Output exactly the lines from the first line of the records below through the line containing "Bescheinigungen haben eine Gültigkeit", both included, leaving out any pictures.
<<<<
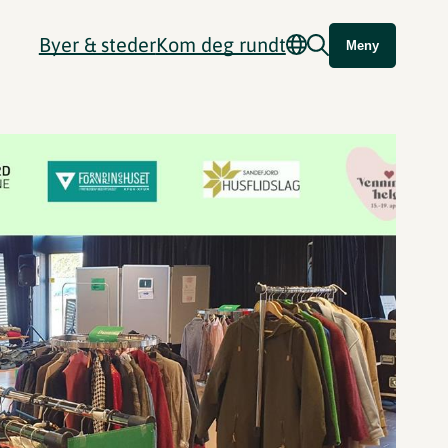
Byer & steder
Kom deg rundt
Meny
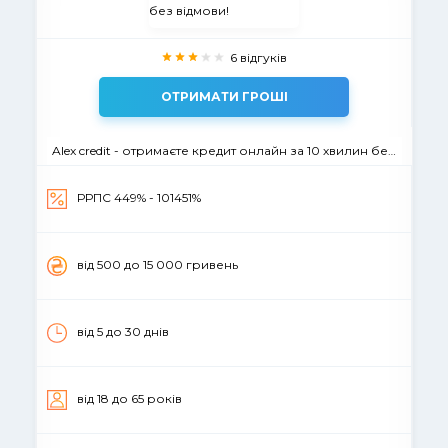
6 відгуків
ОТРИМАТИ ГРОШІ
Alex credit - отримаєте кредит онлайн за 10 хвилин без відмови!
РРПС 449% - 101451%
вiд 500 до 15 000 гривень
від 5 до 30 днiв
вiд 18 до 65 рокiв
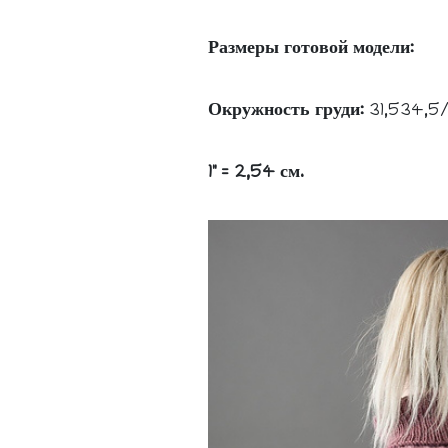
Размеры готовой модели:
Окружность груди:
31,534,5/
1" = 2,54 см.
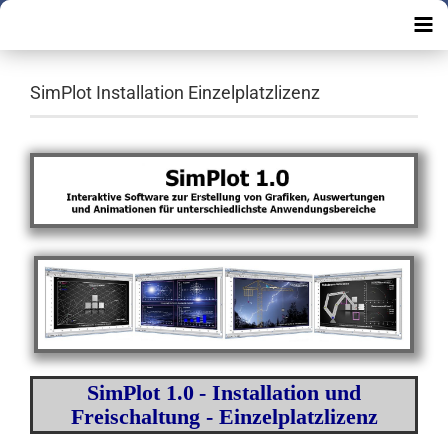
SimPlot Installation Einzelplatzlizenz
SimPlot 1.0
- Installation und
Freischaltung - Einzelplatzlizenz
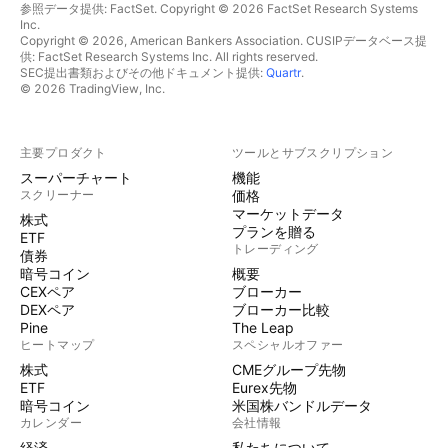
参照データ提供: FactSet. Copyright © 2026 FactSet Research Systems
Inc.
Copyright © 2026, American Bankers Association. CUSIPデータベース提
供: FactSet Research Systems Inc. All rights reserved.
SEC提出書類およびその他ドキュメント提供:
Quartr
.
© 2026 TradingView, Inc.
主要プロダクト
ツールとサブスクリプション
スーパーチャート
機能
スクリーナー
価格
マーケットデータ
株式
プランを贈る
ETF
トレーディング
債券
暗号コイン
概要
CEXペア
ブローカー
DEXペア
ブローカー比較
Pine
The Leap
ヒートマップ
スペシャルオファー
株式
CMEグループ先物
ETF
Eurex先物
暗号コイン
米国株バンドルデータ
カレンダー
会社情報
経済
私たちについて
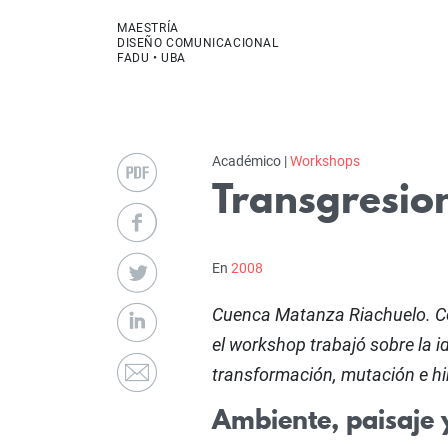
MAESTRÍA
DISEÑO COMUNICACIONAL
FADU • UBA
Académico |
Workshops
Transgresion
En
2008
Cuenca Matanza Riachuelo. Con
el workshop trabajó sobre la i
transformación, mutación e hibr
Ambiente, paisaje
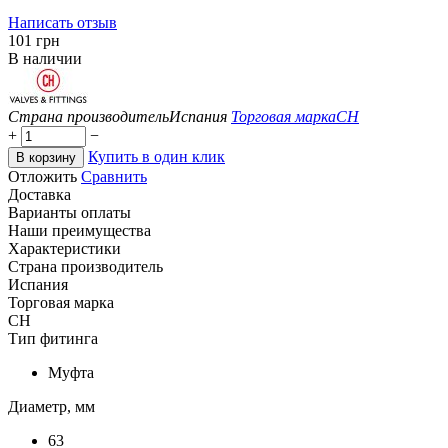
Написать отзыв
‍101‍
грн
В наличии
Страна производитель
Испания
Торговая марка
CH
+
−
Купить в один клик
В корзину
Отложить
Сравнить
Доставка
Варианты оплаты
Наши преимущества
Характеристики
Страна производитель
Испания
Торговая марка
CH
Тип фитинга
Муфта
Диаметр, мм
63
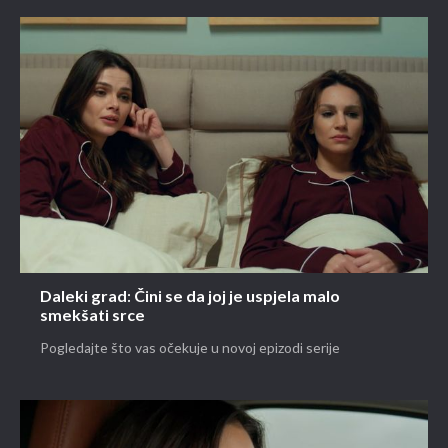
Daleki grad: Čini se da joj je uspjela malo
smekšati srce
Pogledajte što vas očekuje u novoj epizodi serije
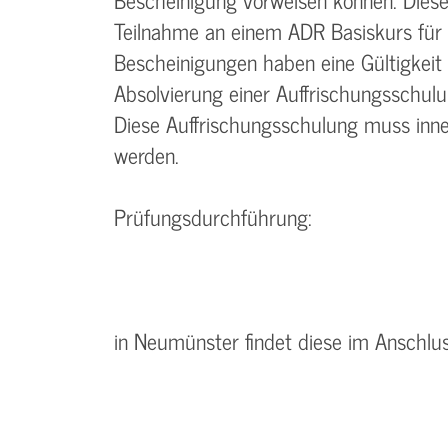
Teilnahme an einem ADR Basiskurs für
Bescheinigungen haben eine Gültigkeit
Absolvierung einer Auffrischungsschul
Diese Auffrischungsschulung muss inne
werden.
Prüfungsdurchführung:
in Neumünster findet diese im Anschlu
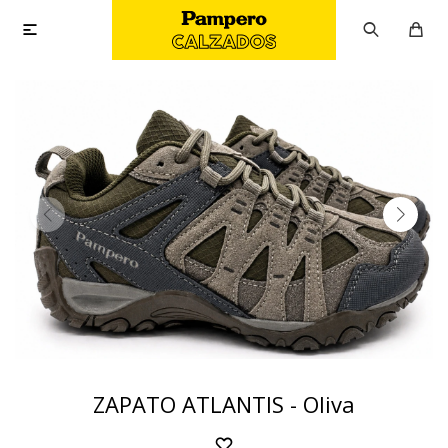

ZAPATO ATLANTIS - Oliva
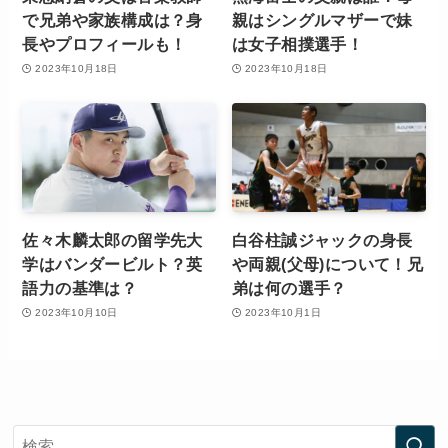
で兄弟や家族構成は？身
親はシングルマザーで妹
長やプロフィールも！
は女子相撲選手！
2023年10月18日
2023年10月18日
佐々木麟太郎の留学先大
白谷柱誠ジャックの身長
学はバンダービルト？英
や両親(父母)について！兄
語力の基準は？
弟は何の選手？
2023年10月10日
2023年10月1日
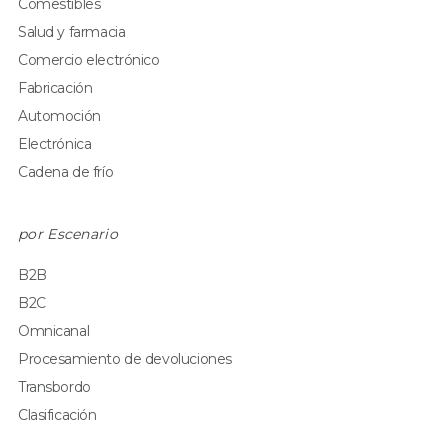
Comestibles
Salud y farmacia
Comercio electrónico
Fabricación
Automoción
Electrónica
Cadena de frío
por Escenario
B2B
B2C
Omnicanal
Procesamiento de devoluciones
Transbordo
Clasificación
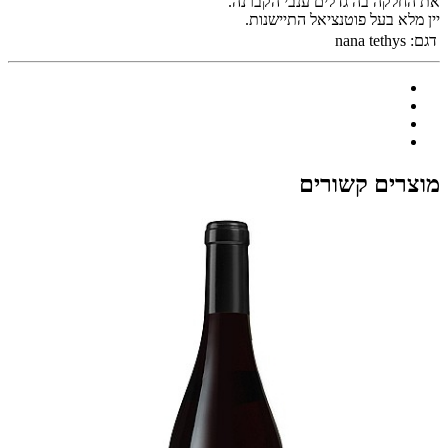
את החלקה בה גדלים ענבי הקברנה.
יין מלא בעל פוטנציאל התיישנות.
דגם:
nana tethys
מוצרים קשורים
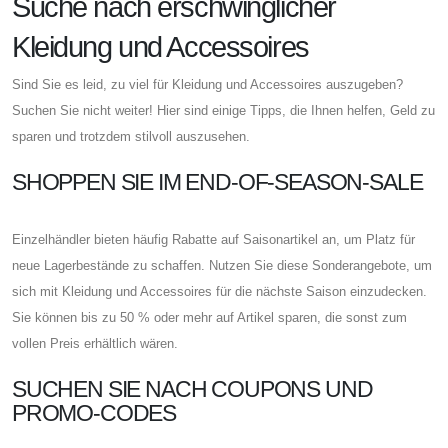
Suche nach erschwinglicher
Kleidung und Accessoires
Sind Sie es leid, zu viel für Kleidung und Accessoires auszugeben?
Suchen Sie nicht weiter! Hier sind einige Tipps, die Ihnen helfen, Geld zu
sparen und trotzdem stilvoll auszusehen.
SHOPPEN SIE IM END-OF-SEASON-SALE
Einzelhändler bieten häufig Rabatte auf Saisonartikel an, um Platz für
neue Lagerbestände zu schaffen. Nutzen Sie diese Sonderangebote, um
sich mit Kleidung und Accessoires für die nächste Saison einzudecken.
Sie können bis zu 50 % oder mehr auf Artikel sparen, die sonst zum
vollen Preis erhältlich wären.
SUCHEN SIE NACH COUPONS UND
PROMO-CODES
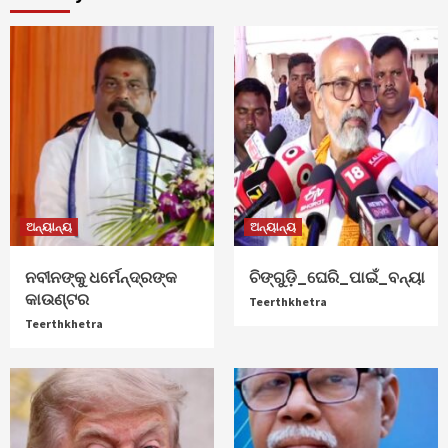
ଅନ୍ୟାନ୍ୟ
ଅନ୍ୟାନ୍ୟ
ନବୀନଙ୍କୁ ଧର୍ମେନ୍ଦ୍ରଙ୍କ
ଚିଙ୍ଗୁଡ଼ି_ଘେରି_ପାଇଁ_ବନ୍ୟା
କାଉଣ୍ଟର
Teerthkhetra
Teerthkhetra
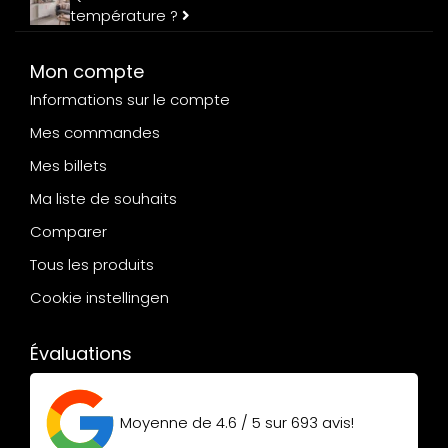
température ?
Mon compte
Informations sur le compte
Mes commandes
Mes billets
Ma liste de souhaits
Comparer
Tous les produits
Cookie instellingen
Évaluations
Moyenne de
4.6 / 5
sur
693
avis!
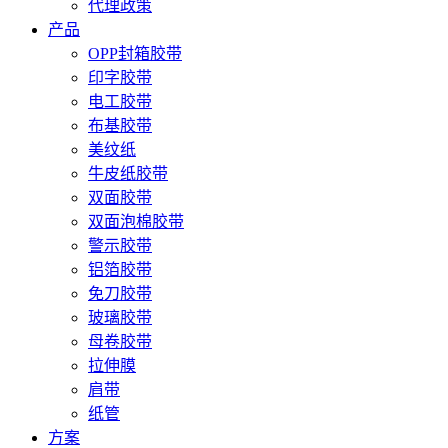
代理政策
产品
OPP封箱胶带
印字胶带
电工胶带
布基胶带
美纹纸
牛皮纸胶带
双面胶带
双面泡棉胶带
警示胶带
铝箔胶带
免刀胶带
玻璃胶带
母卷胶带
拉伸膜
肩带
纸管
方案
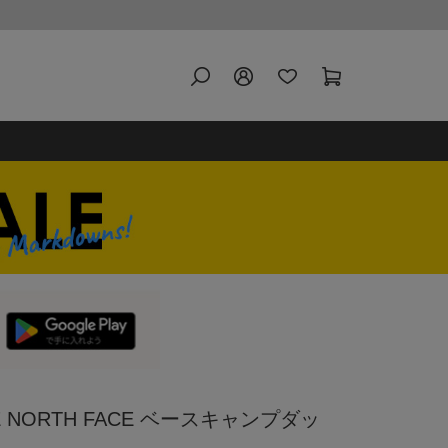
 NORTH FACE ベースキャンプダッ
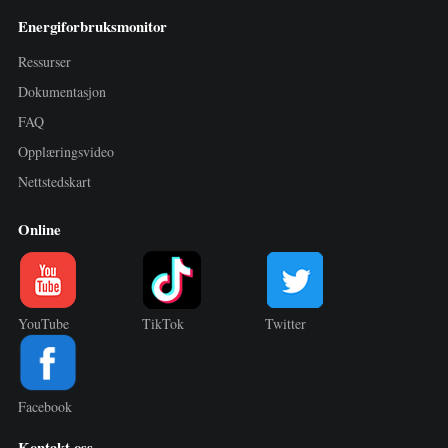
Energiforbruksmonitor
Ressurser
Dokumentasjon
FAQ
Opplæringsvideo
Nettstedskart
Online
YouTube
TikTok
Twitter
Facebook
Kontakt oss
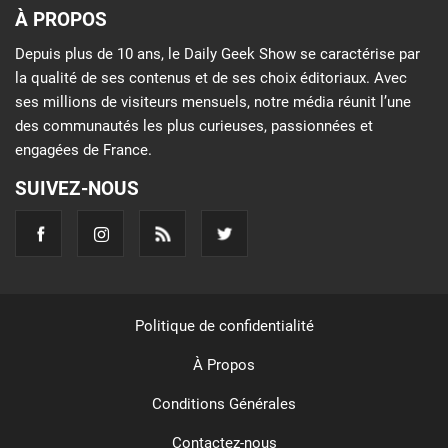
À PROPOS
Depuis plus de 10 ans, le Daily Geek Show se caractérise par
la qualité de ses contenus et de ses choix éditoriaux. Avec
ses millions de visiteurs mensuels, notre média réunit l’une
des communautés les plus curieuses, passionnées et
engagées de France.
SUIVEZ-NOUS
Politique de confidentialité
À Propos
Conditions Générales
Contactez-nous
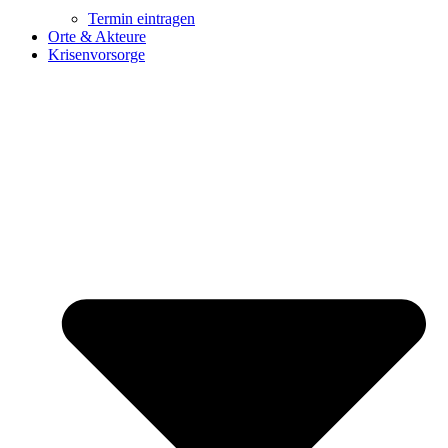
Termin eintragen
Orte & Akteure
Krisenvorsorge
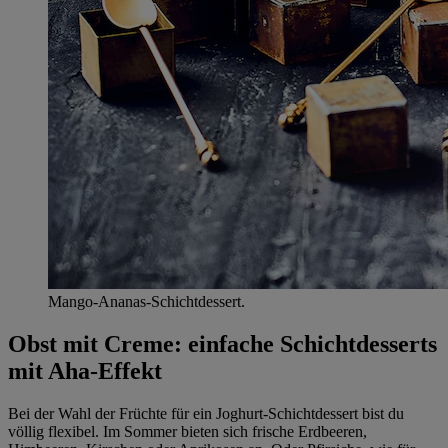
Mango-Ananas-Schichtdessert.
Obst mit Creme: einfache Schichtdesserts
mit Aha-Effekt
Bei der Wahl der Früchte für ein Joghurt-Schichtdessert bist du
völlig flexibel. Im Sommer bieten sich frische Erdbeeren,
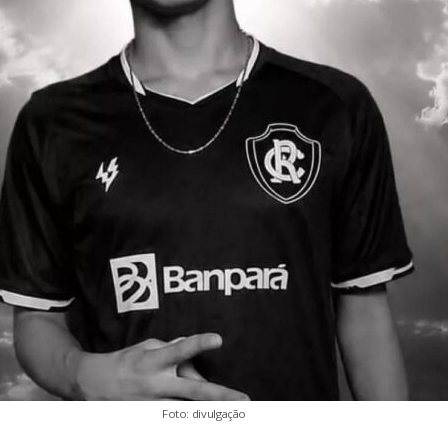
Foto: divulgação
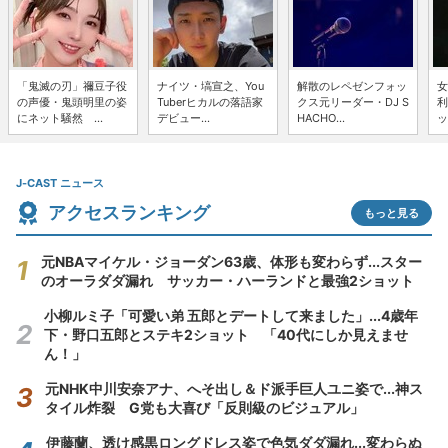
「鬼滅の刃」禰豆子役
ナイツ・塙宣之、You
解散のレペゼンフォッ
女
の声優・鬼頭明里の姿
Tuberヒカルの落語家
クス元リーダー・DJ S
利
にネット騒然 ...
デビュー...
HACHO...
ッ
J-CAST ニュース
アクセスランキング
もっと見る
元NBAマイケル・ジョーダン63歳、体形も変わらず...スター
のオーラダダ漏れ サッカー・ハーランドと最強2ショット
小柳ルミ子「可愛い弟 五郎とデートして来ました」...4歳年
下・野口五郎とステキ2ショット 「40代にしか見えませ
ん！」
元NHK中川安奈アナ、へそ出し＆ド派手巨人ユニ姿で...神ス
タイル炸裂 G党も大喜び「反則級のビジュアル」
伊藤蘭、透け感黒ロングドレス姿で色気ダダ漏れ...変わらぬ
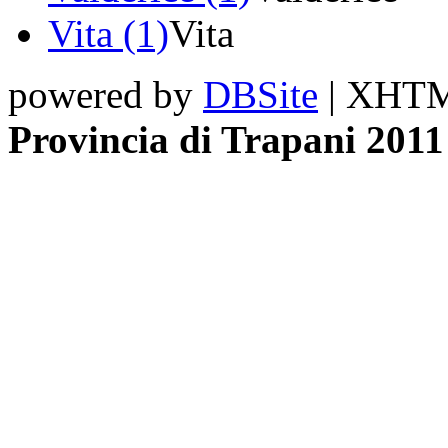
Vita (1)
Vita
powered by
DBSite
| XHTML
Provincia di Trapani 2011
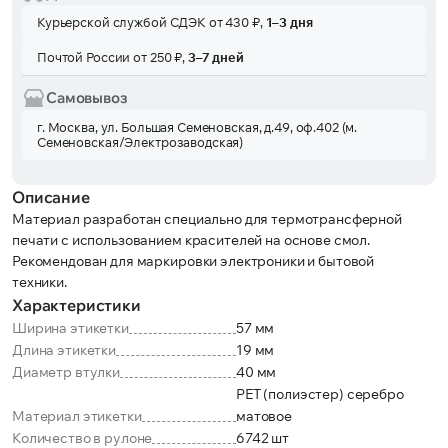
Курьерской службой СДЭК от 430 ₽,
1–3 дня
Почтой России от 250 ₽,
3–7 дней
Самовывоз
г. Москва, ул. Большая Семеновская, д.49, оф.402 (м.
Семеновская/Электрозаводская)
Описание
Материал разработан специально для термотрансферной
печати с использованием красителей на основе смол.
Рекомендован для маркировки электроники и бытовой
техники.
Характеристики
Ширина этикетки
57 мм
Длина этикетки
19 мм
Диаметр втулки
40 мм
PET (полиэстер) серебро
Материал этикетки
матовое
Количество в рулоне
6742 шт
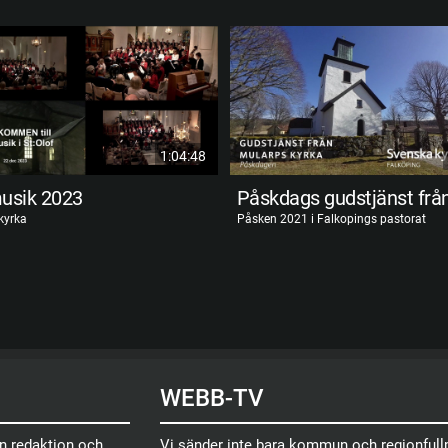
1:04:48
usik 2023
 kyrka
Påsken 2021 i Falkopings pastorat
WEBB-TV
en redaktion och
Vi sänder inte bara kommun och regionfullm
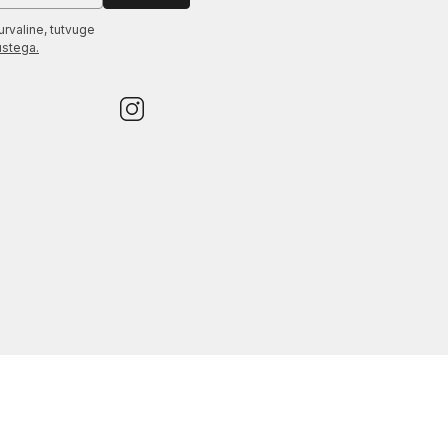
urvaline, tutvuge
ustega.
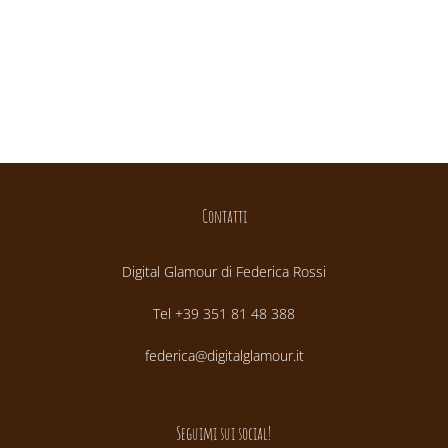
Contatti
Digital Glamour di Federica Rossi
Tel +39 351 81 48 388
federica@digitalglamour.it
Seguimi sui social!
>>>>
### Answer area
Byer & steder
Kom deg rundt
Meny
6 відгуків
ОТРИМАТИ ГРОШІ
Alex credit - отримаєте кредит онлайн за 10 хвилин без відмови!
РРПС 449% - 101451%
вiд 500 до 15 000 гривень
від 5 до 30 днiв
вiд 18 до 65 рокiв
Размеры готовой модели:
Окружность груди:
31,534,5/
1" = 2,54 см.
SimPlot Installation Einzelplatzlizenz
SimPlot 1.0
- Installation und
Freischaltung - Einzelplatzlizenz
参照データ提供: FactSet. Copyright © 2026 FactSet Research Systems
Inc.
Copyright © 2026, American Bankers Association. CUSIPデータベース提
供: FactSet Research Systems Inc. All rights reserved.
SEC提出書類およびその他ドキュメント提供:
Quartr
.
© 2026 TradingView, Inc.
主要プロダクト
ツールとサブスクリプション
スーパーチャート
機能
スクリーナー
価格
マーケットデータ
株式
プランを贈る
ETF
トレーディング
債券
暗号コイン
概要
CEXペア
ブローカー
DEXペア
ブローカー比較
Pine
The Leap
ヒートマップ
スペシャルオファー
株式
CMEグループ先物
ETF
Eurex先物
暗号コイン
米国株バンドルデータ
カレンダー
会社情報
経済
私たちについて
MAESTRÍA
DISEÑO COMUNICACIONAL
FADU • UBA
Académico |
Workshops
Transgresion
En
2008
Cuenca Matanza Riachuelo. Con
el workshop trabajó sobre la i
transformación, mutación e hibr
Ambiente, paisaje
Написать отзыв
‍101‍
грн
В наличии
Страна производитель
Испания
Торговая марка
CH
+
−
Купить в один клик
В корзину
Отложить
Сравнить
Доставка
Варианты оплаты
Наши преимущества
Характеристики
Страна производитель
Испания
Торговая марка
CH
Тип фитинга
Муфта
Диаметр, мм
63
Daleki grad: Čini se da joj je uspjela malo
smekšati srce
Pogledajte što vas očekuje u novoj epizodi serije
Teilnahme an einem ADR Basiskurs für
Bescheinigungen haben eine Gültigkeit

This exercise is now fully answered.